La churrería, sábado a primera hora

La lluvia lava las calles vacías sin cargo al presupuesto municipal. Ha caído toda la noche. La luz del cielo pasa lentamente del negro al gris oscuro, sin ninguna abertura, sin matices. Brilla contra el asfalto mojado la claridad de alguna farola, el destello intermitente de los semáforos. Es un alba sin trasnochadores ni madrugadores en la calle. Clarea un sábado.
A las cinco y media abre la churrería. Pero, a esas horas, sólo entran los últimos supervivientes de la noche. Parece un puerto para náufragos que acabaron la juerga a la deriva.  Es el refugio de los que se resisten a abandonar la partida, de los que le piden una prórroga al juego, de los que aún no distinguen la aurora que viene de la noche que se va. Casi todos son jóvenes. Algunos, aturdidos, con las caras desvaídas, como púgiles sonados al borde del fuera de combate, sostienen, apoyados en la barra, el último cubata con desgana; otros, excitados por el alcohol, con la tez colorada, toman café y chupitos de licores mientras brindan ostentosamente, entre unas risas cuya causa sólo ellos conocen. Hay quien ávidamente repara, con la masa churrera o las tostadas, los agujeros que las horas de ayuno y el alcohol hacen en los adentros. Algunas muchachas les acompañan, mientras otras han optado por sentarse a las mesas y posan en el suelo sus pies descalzos, desertores de los zapatos de tacón que se han quitado. Casi todas tienen la cara un poco demacrada, perdido hace horas el falso lustre del maquillaje, y las piernas cansadas. Algunas lucen carreras en las medias y el pelo lacio por la humedad o mojado por la lluvia.
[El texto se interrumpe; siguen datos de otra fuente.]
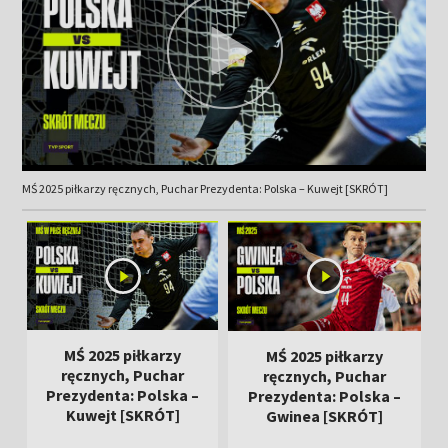
MŚ 2025 piłkarzy ręcznych, Puchar Prezydenta: Polska – Kuwejt [SKRÓT]
MŚ 2025 piłkarzy
MŚ 2025 piłkarzy
ręcznych, Puchar
ręcznych, Puchar
Prezydenta: Polska –
Prezydenta: Polska –
Kuwejt [SKRÓT]
Gwinea [SKRÓT]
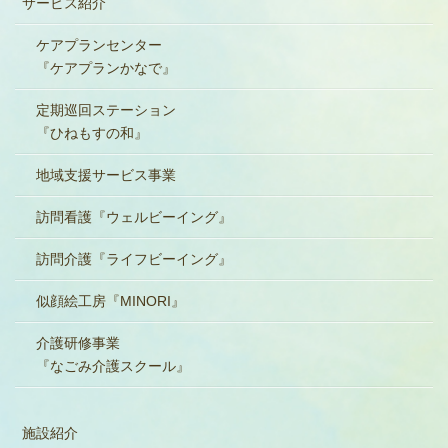
サービス紹介
ケアプランセンター
『ケアプランかなで』
定期巡回ステーション
『ひねもすの和』
地域支援サービス事業
訪問看護『ウェルビーイング』
訪問介護『ライフビーイング』
似顔絵工房『MINORI』
介護研修事業
『なごみ介護スクール』
施設紹介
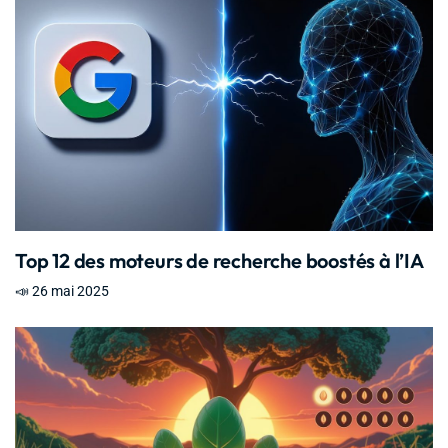
Top 12 des moteurs de recherche boostés à l’IA
📣 26 mai 2025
El agua cae fuera por cortinas. Los que hacen intento de salir vuelven a entrar apresuradamente, resoplando y quejándose del aguacero. El único valiente que sale, y aguanta un rato fuera, es para vomitar apoyado en la pared.
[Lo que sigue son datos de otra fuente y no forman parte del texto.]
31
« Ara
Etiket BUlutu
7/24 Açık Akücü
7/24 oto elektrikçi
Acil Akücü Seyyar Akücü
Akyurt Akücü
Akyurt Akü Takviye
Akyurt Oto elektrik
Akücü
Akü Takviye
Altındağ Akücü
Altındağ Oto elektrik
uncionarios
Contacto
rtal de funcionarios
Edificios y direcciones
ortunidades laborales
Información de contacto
Cuatro madrugadores entran bufando y renegando del día. Han salido de un todo terreno verde que aparcó bruscamente junto a la entrada. Van abrigados. Por su vestimenta, en la que predominan los ocres y los verdes, e incluso el camuflaje, son cazadores que salen hacia alguna de las monterías finales de la temporada. Se quejan del temporal y se preguntan si el gancho no se suspenderá.
A los cinco minutos llega otra cuadrilla que sólo por las caras, que no por los atuendos y las quejas, se diferencia de la primera. Se saludan, todos son conocidos. Piden tostadas con jamón y tomate, café con leche casi todos, aunque, algunos, despachan la suya con cerveza. Discuten sobre si subir o no subir al coto, hacen llamadas, gesticulan y, mientras se deciden y cambian opiniones, dan tiempo al tiempo tomando, en hermandad improvisada, unas copas de orujo.
Termina de amanecer. Cesa el jarreo de agua. El día queda neblinoso, con un chirimiri tan fino que parece no mojar pero que, a la larga, empapa.
En un instante, con la ilusión recuperada, pagan los cazadores y salen enseguida esperanzados por la tregua que el día parece dar. Se dirigen diligentes a sus coches y con brillantes arrancadas salen hacia sus cazaderos en una especie de maniobra rápida y disciplinada, casi militar.
Los trasnochadores, sin embargo, van saliendo, más lentamente, con desgana, como si la luz del día, ya definitiva, les ofendiera, por más gris que sea la mañana. Y se despiden del mate de la noche oscura, donde cualquier brillo destaca, y se pierden perezosamente en varias direcciones camino de sus casas, seguramente en busca de la ansiada cama. El día disipa los deseos, los sofoca, y acaba, como siempre, con los efímeros sueños de una noche más.